In particular, the deconvolution of the thermogram into individual components allows a rapid quantitative and qualitative inspection of the main differences between two given thermograms. In addition, polygonal or polar plots provide a graphical tool for a quick review of the main differences among the thermograms and the identification of differential features leading to clustering of patients according to given categories. In the polygonal plots, differences in the individual transitions from two given thermograms are quickly detected as differences in the size and/or the shape (biases or deviations) of the corresponding polygons.

The goal of this study was to go deeper into the DSC thermogram data analysis and explore different possibilities for extracting useful information. This is a proof-of-principle preliminary report showing that DSC alone is an invaluable technique for detecting subtle differences in the plasma proteome/interactome of patients that allow discriminating between different progression stages in GAC. Although the number of subjects in this study is not large (25 healthy control subjects and 30 patients distributed into GAC categories), many of the observed differences are statistically significant (Figure 5). Patient clustering into well-defined regions according to the explicative parameters here defined can be clearly observed (Figure 6). In the cases where the differences that are not statistically significant at this point (e.g. some differences in Tav or g1), an extremely large number of subjects would be required to achieve statistical significance, considering the small differences in the mean values and the rather large variability; in addition, in a particular realization for a given unknown subject that would not have added value because of such large variability.

Figure 6
figure 6

Clustering regions for subject categories.

(A) Tav vs. AUCn; (B) APn vs. AUCn; (C) g1 vs. AUCn. The different subject groups are colour coded: healthy subjects (black), stage I GAC patients (green), stage II GAC patients (orange), stage III GAC patients (red). Regions have been sketched considering a larger variability than that corresponding to the uncertainties indicated in Table 1.

It is important to emphasize that the most important global and local differential parameters for classifying patients into categories do not have to be the same for every disease. Each disease will require a different set and/or different value ranges of the main discriminating parameters. In the case of GAC patients, the area under the curve, the average temperature, the skewness of the thermogram and the area of the normalized heights polygon as global geometric parameters and the height of the second individual transition as a local geometric parameter, seem to be the most useful set of parameters for classifying and clustering GAC patients according to the progression stage of the tumor.

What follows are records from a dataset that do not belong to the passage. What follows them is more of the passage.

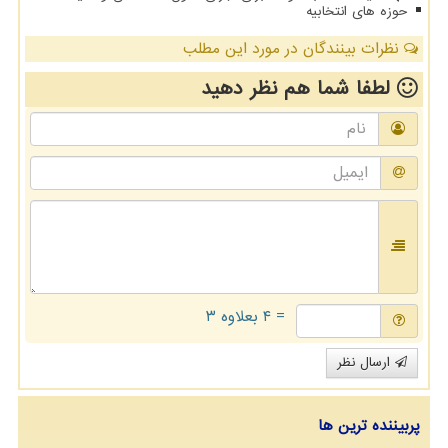
حوزه های انتخابیه
نظرات بینندگان در مورد این مطلب
لطفا شما هم
نظر دهید
= ۴ بعلاوه ۳
ارسال نظر
پربیننده ترین ها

Thus, an unknown patient will be represented by a set of parameters {pi; i = 1, …, m} obtained from the experimental thermogram, and, depending on the particular values of these parameters, that patient would be ascribed to a certain group associated with a certain disease (with a certain probability).

This work suggests that changes in DSC thermograms from serum samples correlate with the severity of GAC. The physiological cause underlying and triggering the observed differences between DSC thermograms from healthy subjects and GAC patients with different disease burden remains unclear. However, they reveal the potential of the technique and the methodology for establishing biomarkers for disease burden in patients with application in GAC patient staging. The phenomenological model employed in the data analysis provides graphical and numerical tools for quantitating the observed differences among thermograms, as well as for discriminating and clustering subjects. Thus, DSC represents a rapid, inexpensive, non-invasive, easy technique complementary to existing cancer diagnostic and prognostic tools and appropriate for standard clinical tests with a direct application in patient staging and classification, as well as in screening and monitoring risk-related subpopulations or groups of patients under surveillance.